10、Triangle $ABC$ is inscribed in circle $\omega$. Points $P$ and $Q$ are on side $\overline{AB}$ with $AP<AQ$. Rays $CP$ and $CQ$ meet $\omega$ again at $S$ and $T$ (other than $C$), respectively. If $AP=4,PQ=3,QB=6,BT=5,$ and $AS=7$, then $ST=\dfrac{m}{n}$, where $m$ and $n$ are relatively prime positive integers. Find $m+n$.

三角形$ABC$内接于圆$\omega$，$P,Q$是线段$AB$上的点，且$AP<AQ$．射线$CP,CQ$分别交圆$\omega$于点$S,T$．如果$AP=4,PQ=3,QB=6,BT=5,AS=7$，设$ST=\dfrac{m}{n}$，其中$m,n$为互质的正整数．求$m+n$的值．

11、For positive integers $N$ and $k$, define $N$ to be $k$-nice if there exists a positive integer $a$ such that $a^k$ has exactly $N$ positive divisors. Find the number of positive integers less than $1000$ that are neither $7$-nice nor $8$-nice.

对于正整数$N,k$，若存在正整数$a$，使得$a^k$恰好有$N$个正因数，则称$N$是一个“$k$-好数”．求小于$1000$的正整数中，既不是“$7$-好数”又不是“$8$-好数”的正整数的个数．

12、The figure below shows a ring made of six small sections which you are to paint on a wall. You have four paint colors available and will paint each of the six sections a solid color. Find the number of ways you can choose to paint each of the six sections if no two adjacent section can be painted with the same color.

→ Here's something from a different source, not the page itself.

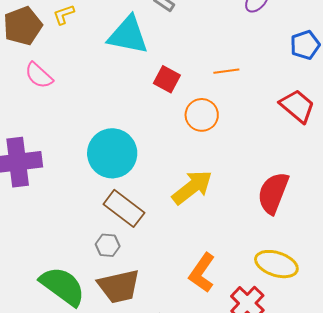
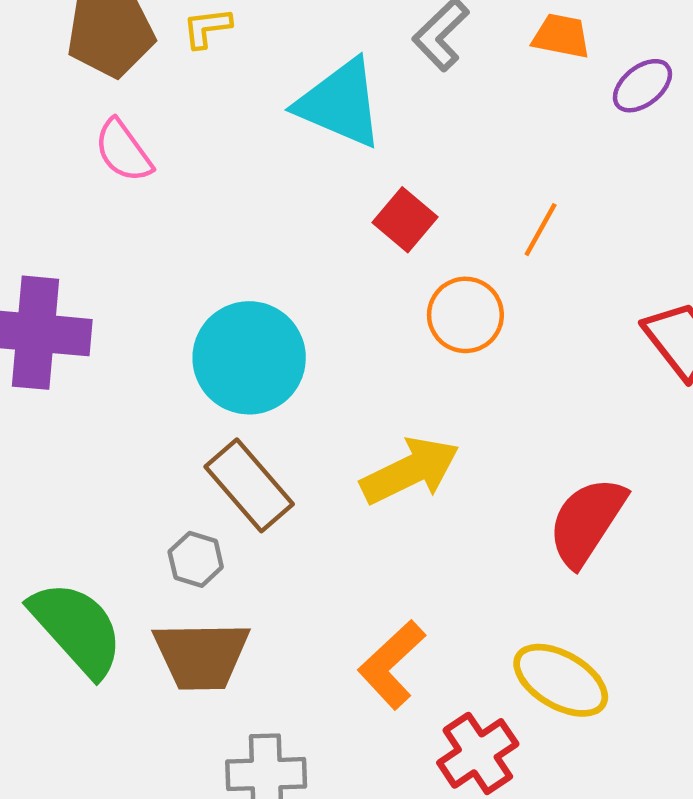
orange line: (226, 71) -> (541, 230), turned -65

用$4$种不同的颜色给下图中的$6$个扇环染色，每个扇环只染一种颜色，相邻的扇环染不同的颜色，求所有染色的方法数．

13、Beatrix is going to place six rooks on a $6\times6$ chessboard where both the rows and columns are labelled $1$ to $6$; the rooks are placed so that no two rooks are in the same row or the same column. The value of a square is the sum of its row number and column number. The score of an arrangement of rooks is the least value of any occupied square. The average score over all valid configurations is $\dfrac{p}{q}$, where $p$ and $q$ are relatively prime positive integers. Find $p+q$.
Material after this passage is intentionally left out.